Exclusive: Perfume-makers fear EU legal blow to industry
Perfume-makers are urging the European Commission to back down from possible legislation they fear could kill top fragrances by restricting natural ingredients linked to allergies, industry sources say.
Luxury brands fear the EU could force them to change formulas across the $24.3 billion premium fragrance industry, altering some of the world's most iconic scents, such as Chanel No. 5, created in 1921.
Hundreds of perfumes, including Miss Dior and many Guerlain scents, would have to be reformulated if the EU executive turns into law the recommendations issued in July by the advisory Scientific Committee on Consumer Safety (SCCS).
Companies say the scents of leading brands would never smell the same, and perfume-creators would be left in future with a much smaller palette of ingredients.
"It would be the end of beautiful perfumes if we could not use these ingredients," Francoise Montenay, non-executive chairwoman of Chanel, told Reuters in a telephone interview.
The committee estimates 1-3 percent of people in Europe are allergic or potentially allergic to ingredients found in perfumes - a number it considers high enough to justify concern.
"All citizens are entitled to the same protection," SCCS Working Group chairman Ian White, from London's St John's Institute of Dermatology, told Reuters.
It recommended restricting the concentration of 12 substances - including citral, found in lemon and tangerine oils; coumarin, found in tropical tonka beans; and eugenol, found in rose oil - to 0.01 percent of the finished product.
And it proposed an outright ban on tree moss and oak moss, which provides distinctive woody base notes in Chanel's No.5 and Dior's Miss Dior.

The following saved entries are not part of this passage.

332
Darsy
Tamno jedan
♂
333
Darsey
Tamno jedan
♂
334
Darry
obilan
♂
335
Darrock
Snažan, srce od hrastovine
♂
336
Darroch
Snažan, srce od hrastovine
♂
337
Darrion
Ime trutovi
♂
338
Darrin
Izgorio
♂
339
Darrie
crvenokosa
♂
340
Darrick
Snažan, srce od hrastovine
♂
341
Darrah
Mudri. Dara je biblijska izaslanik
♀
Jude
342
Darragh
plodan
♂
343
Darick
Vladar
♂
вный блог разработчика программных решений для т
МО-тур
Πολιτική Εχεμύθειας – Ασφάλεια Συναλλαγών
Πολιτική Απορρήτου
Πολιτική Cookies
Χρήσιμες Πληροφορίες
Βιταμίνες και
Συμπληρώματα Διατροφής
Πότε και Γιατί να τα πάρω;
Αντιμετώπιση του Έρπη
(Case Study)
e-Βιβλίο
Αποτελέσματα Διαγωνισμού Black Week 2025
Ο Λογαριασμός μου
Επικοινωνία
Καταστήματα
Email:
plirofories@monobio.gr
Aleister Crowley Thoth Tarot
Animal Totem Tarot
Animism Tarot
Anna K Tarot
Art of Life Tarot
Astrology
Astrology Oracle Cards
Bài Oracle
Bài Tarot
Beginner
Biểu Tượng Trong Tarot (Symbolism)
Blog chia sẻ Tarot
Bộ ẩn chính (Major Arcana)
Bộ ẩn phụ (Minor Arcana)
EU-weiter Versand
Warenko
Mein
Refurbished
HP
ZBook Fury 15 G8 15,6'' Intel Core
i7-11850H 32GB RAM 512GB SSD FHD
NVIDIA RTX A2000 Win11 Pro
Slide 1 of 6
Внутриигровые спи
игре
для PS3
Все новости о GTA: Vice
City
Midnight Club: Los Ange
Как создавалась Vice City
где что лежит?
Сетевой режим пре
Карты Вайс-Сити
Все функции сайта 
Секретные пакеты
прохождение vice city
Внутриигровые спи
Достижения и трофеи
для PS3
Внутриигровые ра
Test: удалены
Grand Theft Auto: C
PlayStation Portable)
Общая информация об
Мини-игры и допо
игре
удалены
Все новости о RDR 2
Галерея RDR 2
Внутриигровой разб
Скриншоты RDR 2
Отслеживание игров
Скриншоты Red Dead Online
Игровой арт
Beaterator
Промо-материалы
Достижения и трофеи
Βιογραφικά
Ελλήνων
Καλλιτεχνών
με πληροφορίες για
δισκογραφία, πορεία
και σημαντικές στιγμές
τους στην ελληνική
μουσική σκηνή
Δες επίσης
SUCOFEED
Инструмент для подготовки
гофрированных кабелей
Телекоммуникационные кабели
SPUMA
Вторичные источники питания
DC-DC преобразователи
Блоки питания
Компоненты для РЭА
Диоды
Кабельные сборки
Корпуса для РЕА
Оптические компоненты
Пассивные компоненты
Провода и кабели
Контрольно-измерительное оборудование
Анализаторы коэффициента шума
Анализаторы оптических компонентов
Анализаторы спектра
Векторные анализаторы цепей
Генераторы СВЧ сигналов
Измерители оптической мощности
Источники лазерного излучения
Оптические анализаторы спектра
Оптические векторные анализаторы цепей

"(These ingredients are) the spine of about 90 percent of fine fragrances," said Pierre Sivac, Chairman of the International Fragrance Association (IFRA), whose members include America's International Flavors & Fragrances and Switzerland's Givaudan .
The EU Commission's health and consumer Directorate General told Reuters it was in talks with all concerned parties, including perfume-makers, to assess the SCCS's recommendations and potential impact on the industry.

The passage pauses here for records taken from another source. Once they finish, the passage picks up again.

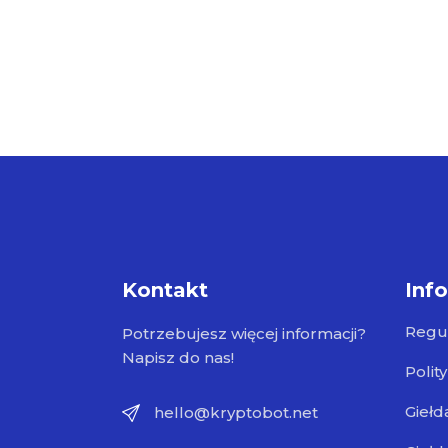
Kontakt
Inf
Regu
Potrzebujesz więcej informacji?
Napisz do nas!
Polit
Giełd
hello@kryptobot.net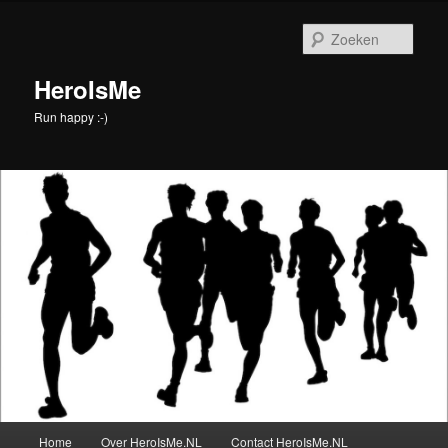
Spring
naar
Zoek
de
primaire
HeroIsMe
inhoud
Run happy :-)
Hoofdmenu
Home
Over HeroIsMe.NL
Contact HeroIsMe.NL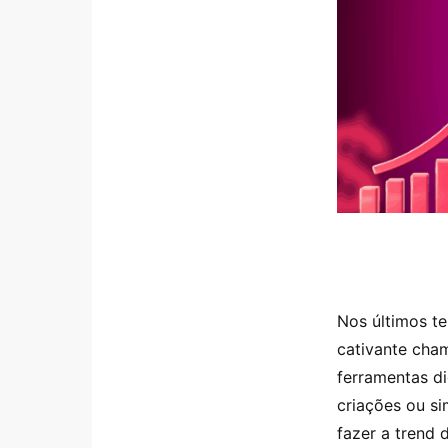
Nos últimos te
cativante cha
ferramentas d
criações ou s
fazer a trend 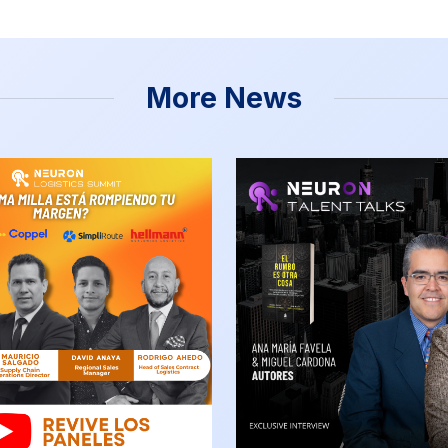
More News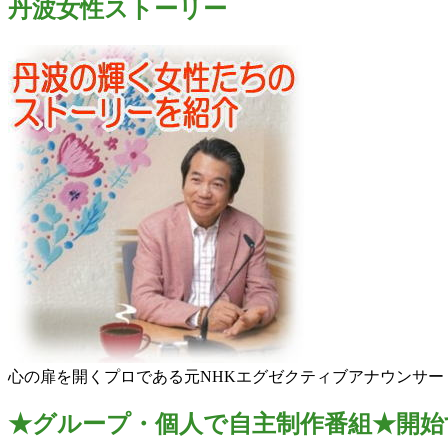
丹波女性ストーリー
心の扉を開くプロである元NHKエグゼクティブアナウンサ
★グループ・個人で自主制作番組★開始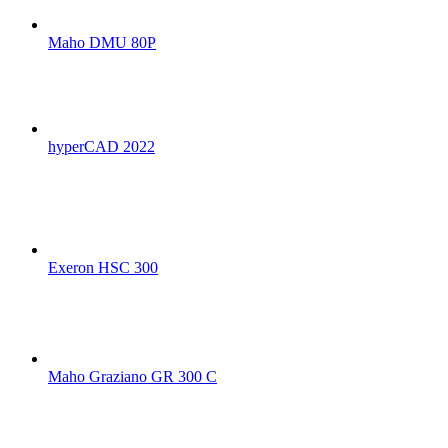
Maho DMU 80P
hyperCAD 2022
Exeron HSC 300
Maho Graziano GR 300 C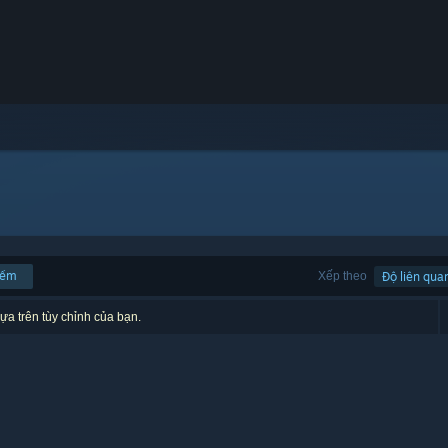
iếm
Xếp theo
Độ liên qua
ựa trên tùy chỉnh của bạn.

"In light of the SCCS opinion, the Commission is currently reflecting on the regulatory measures to implement the scientific opinion into the cosmetics legislation and ensure appropriate protection of consumers," the Commission said.
CULTURAL HERITAGE AT STAKE
The impact would be felt by big luxury groups such as LVMH , which owns Dior and Guerlain, right down to hundreds of small plant growers around the world.

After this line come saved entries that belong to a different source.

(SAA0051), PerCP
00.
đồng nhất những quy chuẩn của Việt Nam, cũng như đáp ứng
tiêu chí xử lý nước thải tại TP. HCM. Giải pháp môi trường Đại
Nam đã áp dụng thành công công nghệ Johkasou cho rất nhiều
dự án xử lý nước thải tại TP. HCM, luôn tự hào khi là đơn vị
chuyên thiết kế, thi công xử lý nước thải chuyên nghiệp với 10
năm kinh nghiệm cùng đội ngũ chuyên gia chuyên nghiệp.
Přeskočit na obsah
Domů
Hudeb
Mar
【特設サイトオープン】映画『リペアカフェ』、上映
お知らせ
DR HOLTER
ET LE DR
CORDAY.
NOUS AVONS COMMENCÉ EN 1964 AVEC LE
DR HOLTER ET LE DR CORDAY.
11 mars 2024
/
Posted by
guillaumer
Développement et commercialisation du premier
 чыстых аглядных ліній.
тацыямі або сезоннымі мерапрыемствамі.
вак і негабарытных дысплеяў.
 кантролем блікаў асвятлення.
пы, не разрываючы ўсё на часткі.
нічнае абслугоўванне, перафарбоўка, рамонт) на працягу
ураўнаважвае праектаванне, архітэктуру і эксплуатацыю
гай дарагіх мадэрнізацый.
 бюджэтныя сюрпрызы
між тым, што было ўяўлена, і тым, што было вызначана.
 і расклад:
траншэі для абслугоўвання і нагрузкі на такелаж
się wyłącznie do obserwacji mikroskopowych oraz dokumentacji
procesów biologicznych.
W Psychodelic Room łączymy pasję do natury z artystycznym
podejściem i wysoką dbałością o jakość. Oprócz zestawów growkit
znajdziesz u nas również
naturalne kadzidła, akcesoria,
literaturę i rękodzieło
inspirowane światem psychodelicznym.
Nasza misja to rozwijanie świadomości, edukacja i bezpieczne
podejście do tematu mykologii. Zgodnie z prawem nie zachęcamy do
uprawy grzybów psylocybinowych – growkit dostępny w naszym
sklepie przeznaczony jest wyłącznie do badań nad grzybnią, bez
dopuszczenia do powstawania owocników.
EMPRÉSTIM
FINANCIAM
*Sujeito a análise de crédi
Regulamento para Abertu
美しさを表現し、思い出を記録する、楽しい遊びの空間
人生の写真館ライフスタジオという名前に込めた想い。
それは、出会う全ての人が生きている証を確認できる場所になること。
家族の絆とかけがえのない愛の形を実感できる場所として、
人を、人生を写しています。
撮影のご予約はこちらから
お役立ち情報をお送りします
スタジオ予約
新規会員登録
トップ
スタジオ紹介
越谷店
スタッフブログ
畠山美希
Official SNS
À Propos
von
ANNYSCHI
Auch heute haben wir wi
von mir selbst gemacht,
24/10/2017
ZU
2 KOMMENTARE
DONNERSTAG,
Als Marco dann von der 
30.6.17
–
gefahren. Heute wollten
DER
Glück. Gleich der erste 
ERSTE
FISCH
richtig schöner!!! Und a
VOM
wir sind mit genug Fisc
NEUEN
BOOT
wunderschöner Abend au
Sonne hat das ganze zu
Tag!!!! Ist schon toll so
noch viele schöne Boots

"It is essential to preserve Europe's olfactory cultural heritage," LVMH said in an e-mailed statement, stressing nonetheless the well-being of consumers was a "major concern".
Any new laws curtailing the use of natural scents would also impact fragrance-producers such as Givaudan and Firmenich as well as Germany's Symrise , Japan's Takasago and Robertet in France's scents-producing town of Grasse.
Industry sources say they expected regulatory proposals by January 2014. However the Commission declined to comment on a timeframe for possible legislation.
Trade associations including IFRA and Cosmetics Europe, whose members are perfume and cosmetics companies such as LVMH, are aiming to submit a joint industry proposal to the Commission by the end of 2012, the same industry sources said.